The Penn State findings are important for many reasons, including the fact that “the survivors of the early waves [of the HIV epidemic] are entering seniorhood,” Guodong Liu, Ph.D., associate professor of public health sciences and neurology, pediatrics, psychiatry, and behavioral health at the Penn State University College of Medicine, told Healio.
Just days before the Penn State announcement, researchers with the University of Virginia School of Medicine reported that medications used to treat HIV and hepatitis B slash the risk of developing diabetes by a third for these patients.

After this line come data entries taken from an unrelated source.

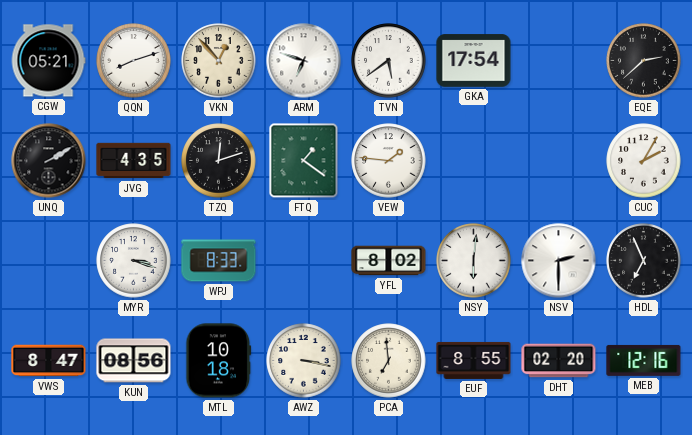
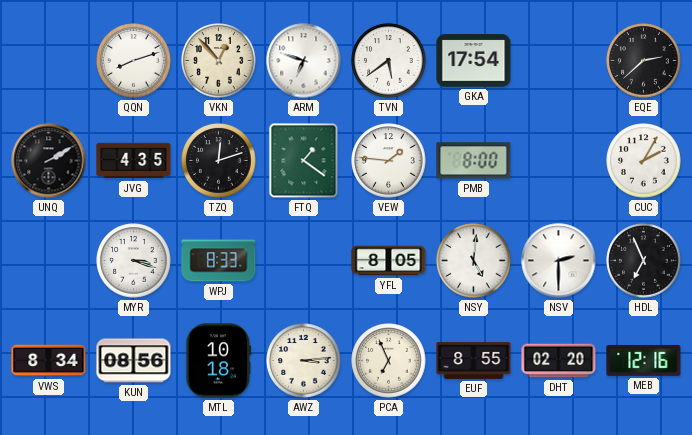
CGW: 05:21 -> none
PMB: none -> 8:00
YFL: 8:02 -> 8:05
NSY: 6:01 -> 5:01
VWS: 8:47 -> 8:34
AWZ: 3:17 -> 3:14
PCA: 6:59 -> 6:56
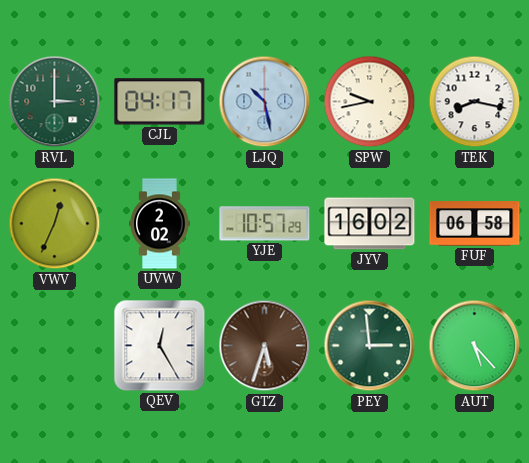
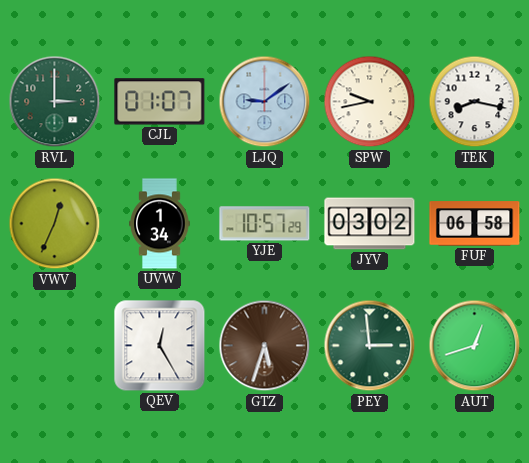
CJL: 04:17 -> 01:07
LJQ: 10:28 -> 9:09
UVW: 2:02 -> 1:34
JYV: 16:02 -> 03:02
AUT: 5:23 -> 12:42
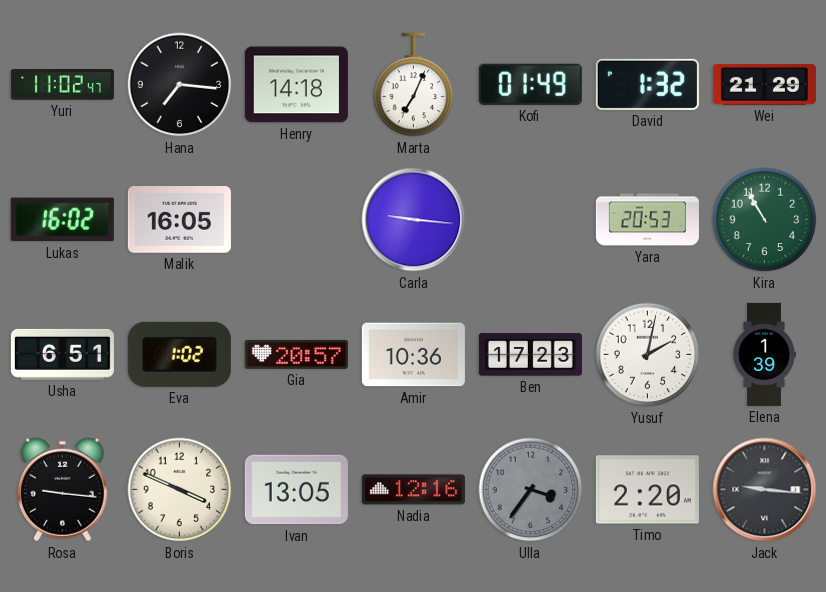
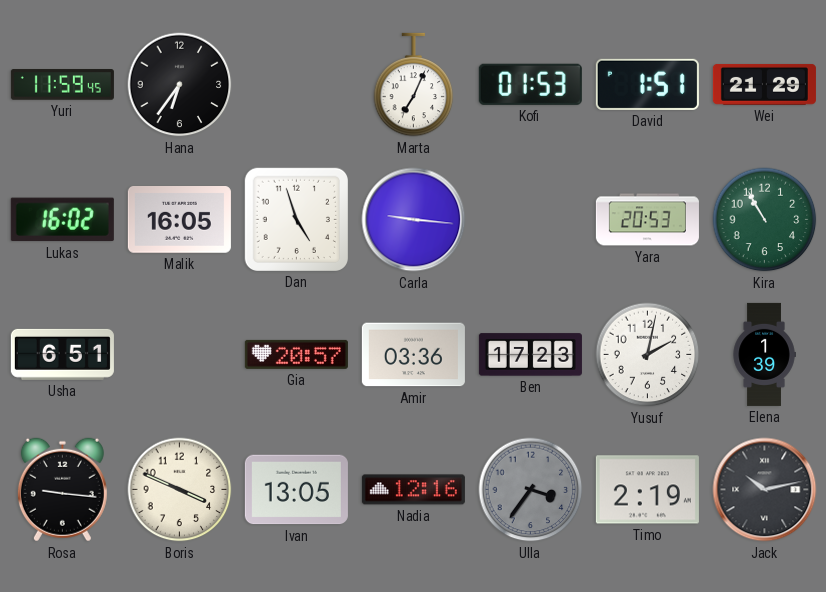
Yuri: 11:02 -> 11:59
Hana: 7:16 -> 6:36
Henry: 14:18 -> none
Kofi: 01:49 -> 01:53
David: 1:32 -> 1:51
Dan: none -> 4:57
Eva: 1:02 -> none
Amir: 10:36 -> 03:36
Timo: 2:20 -> 2:19
Jack: 9:16 -> 10:13
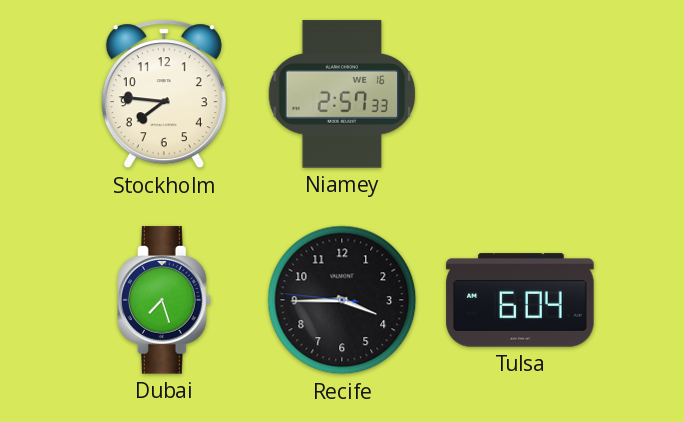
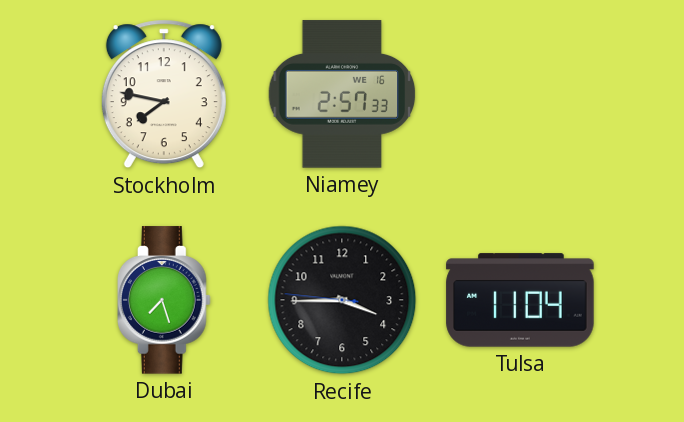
Stockholm: 7:46 -> 7:47
Tulsa: 6:04 -> 11:04
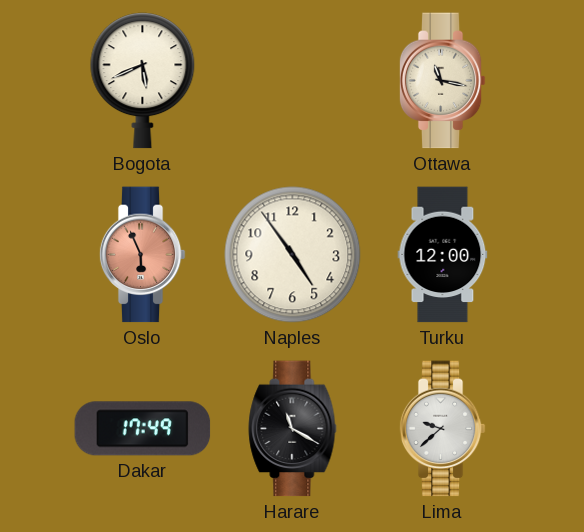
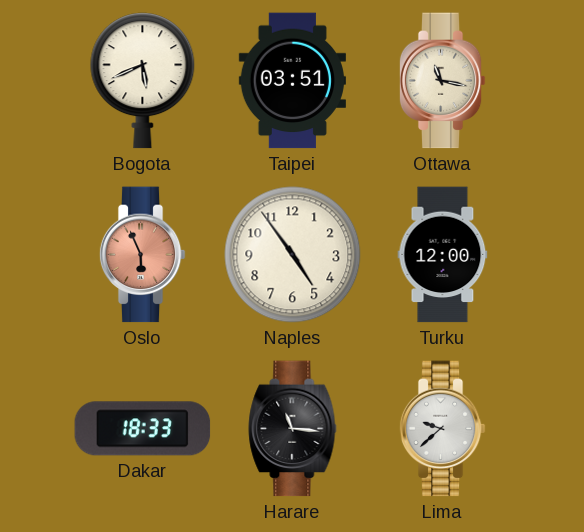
Taipei: none -> 03:51
Dakar: 17:49 -> 18:33
Harare: 11:20 -> 11:16
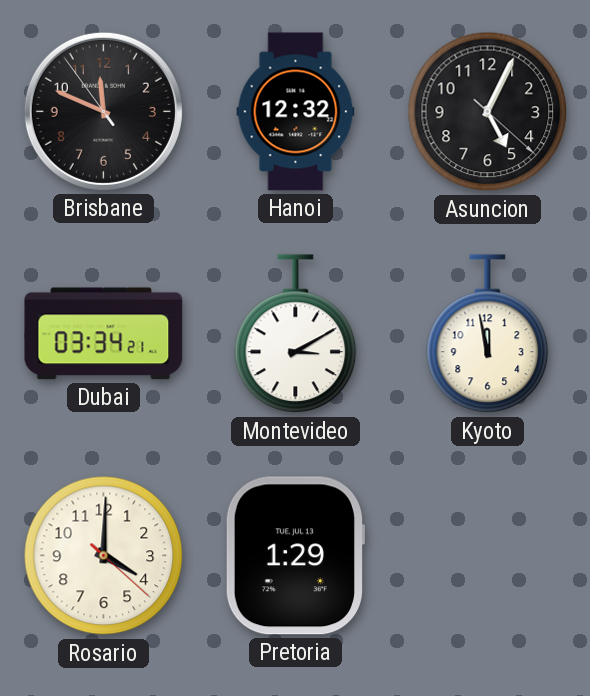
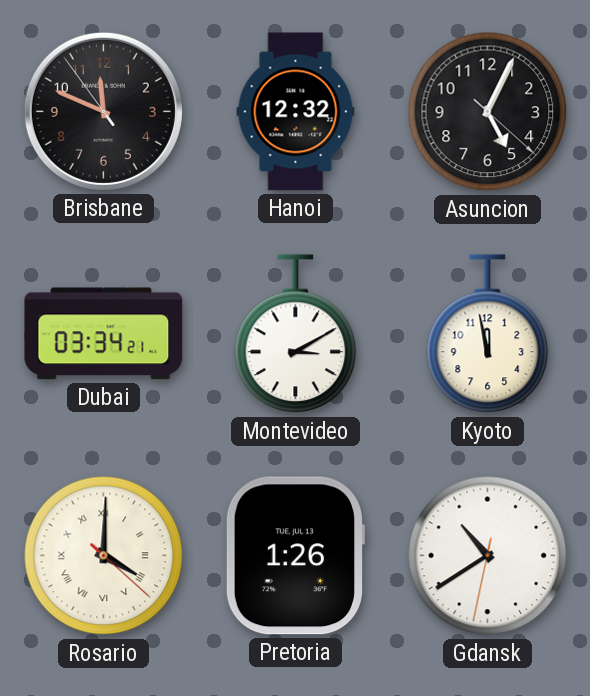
Rosario numerals: Arabic -> Roman
Pretoria: 1:29 -> 1:26
Gdansk: none -> 10:39
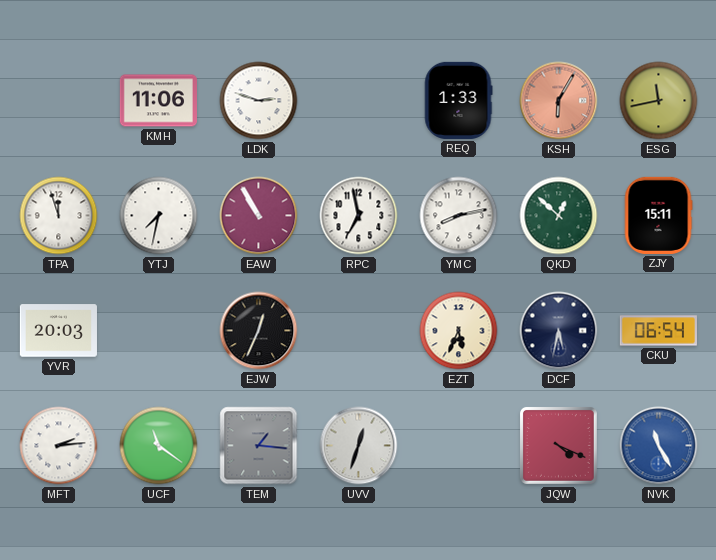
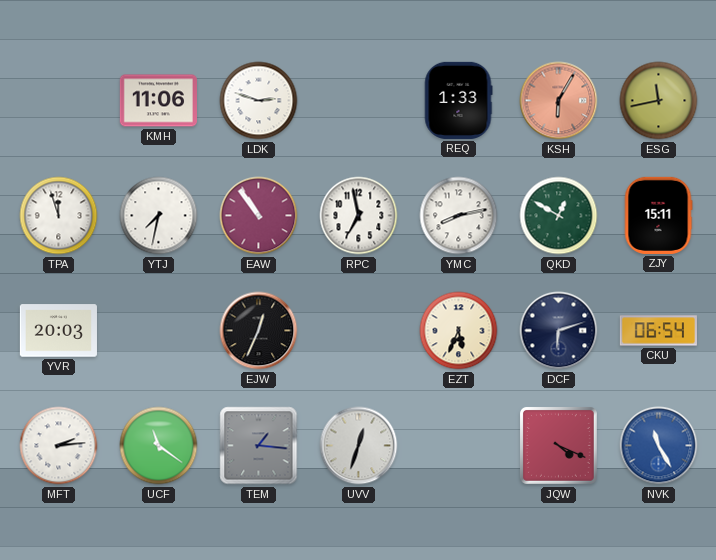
EAW: 10:55 -> 10:54
QKD: 12:52 -> 12:50
DCF: 5:32 -> 6:12
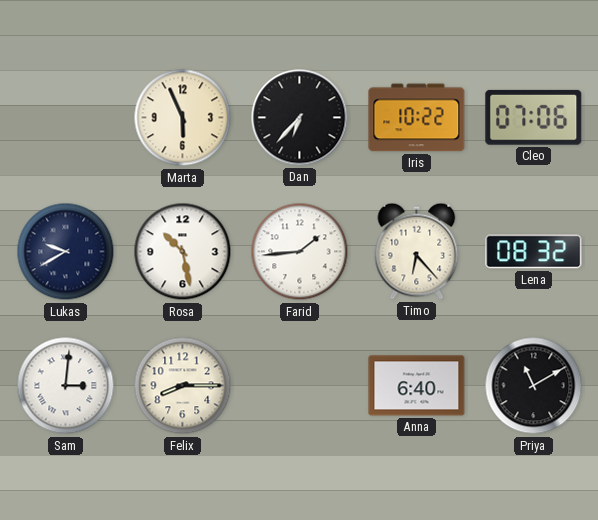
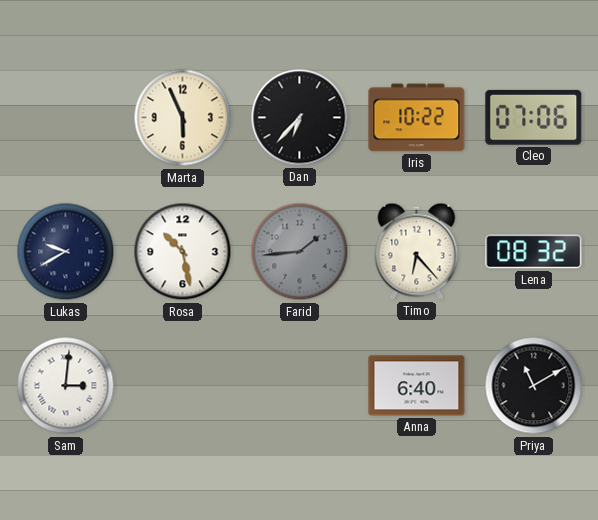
Farid dial: white -> grey
Felix: 8:15 -> none
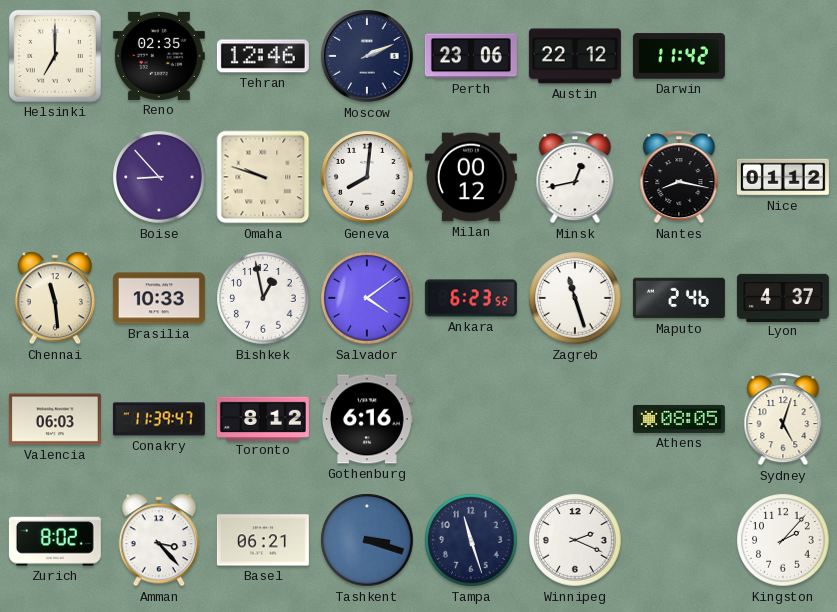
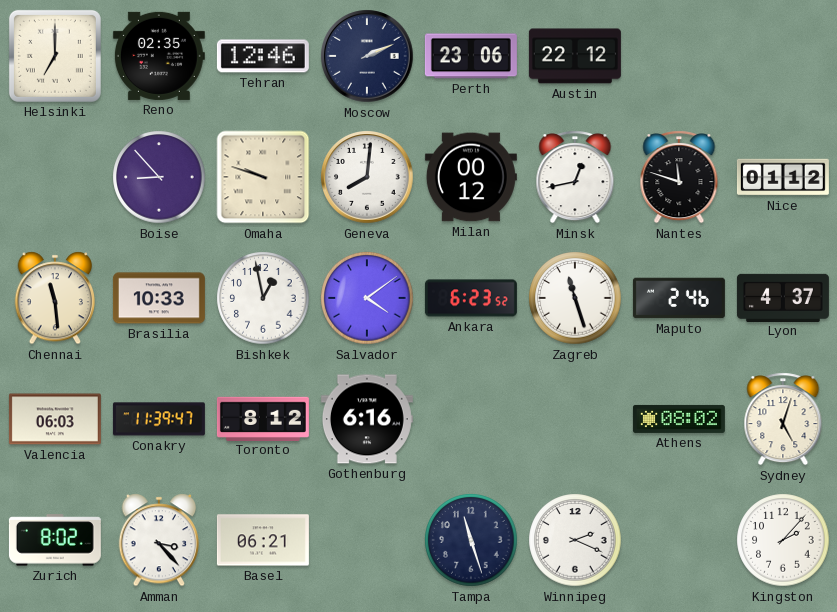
Darwin: 11:42 -> none
Nantes: 8:17 -> 11:48
Athens: 08:05 -> 08:02
Tashkent: 3:18 -> none
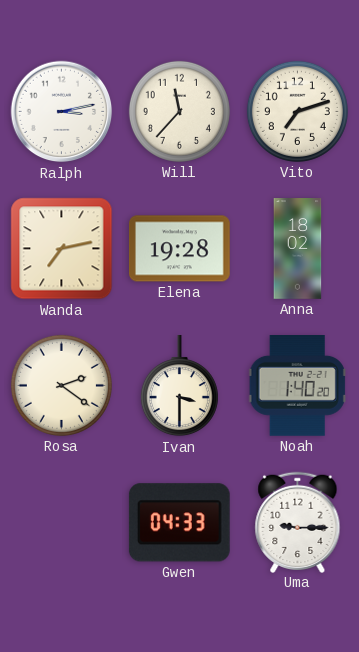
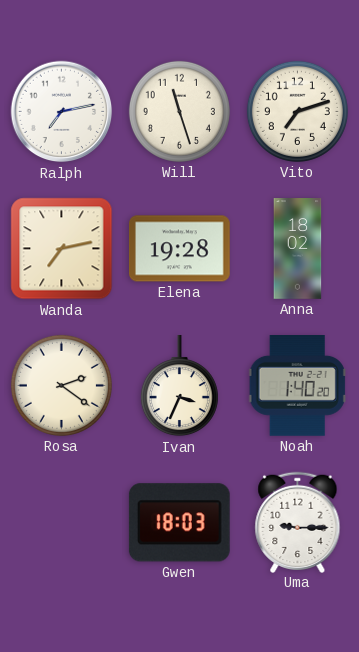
Ralph: 3:13 -> 7:13
Will: 11:37 -> 11:27
Ivan: 3:30 -> 3:34
Gwen: 04:33 -> 18:03
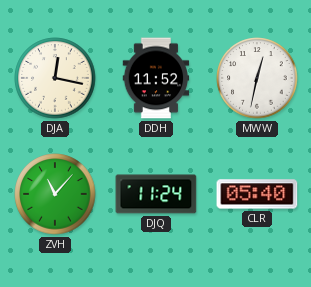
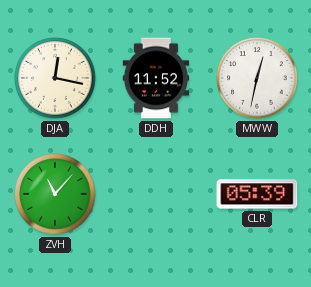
DJQ: 11:24 -> none
CLR: 05:40 -> 05:39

The drugs could be “repurposed” to prevent type 2 diabetes, a condition the Mayo Clinic describes as the body resisting the effects of insulin — a hormone that regulates the movement of sugar into your cells — or not producing enough insulin to maintain normal glucose levels.
Information for the findings was culled from records of over 128,000 people with HIV or hepatitis B, some of whom are veterans who receive their care from the Veterans Health Administration.
“The fact that the protective effect against the development of diabetes was replicated in multiple databases in studies from multiple institutions enhances confidence in the results,” researcher Jayakrishna Ambati, MD, of the University of Virginia School of Medicine, said in a statement.
The researchers also studied the effects of one specific drug, lamivudine, sold under the brand name Epivir and a component of Dovato, in human cells and in animals, and found evidence that it could reduce the risk of diabetes among people living with HIV.
Most recently, researchers at George Washington University and the University of Montreal found that the multiple sclerosis drug fingolimod, sold as Gilenya, can “hinder several key steps of the HIV lifecycle,” AIDSMap reported in November. Taken orally, fingolimod is now used to treat MS, a chronic autoimmune disease of the central nervous system that disrupts communication between the brain and the body. During their studies, the researchers found that fingolimod prevented cell-to-cell transmission of HIV.
“Fingolimod may be useful as a strategy to limit the size of the latent [HIV] reservoir if used prior to [antiretroviral] initiation, such as in acute infection,” researcher Rachel Resop, Ph.D., and her colleagues noted.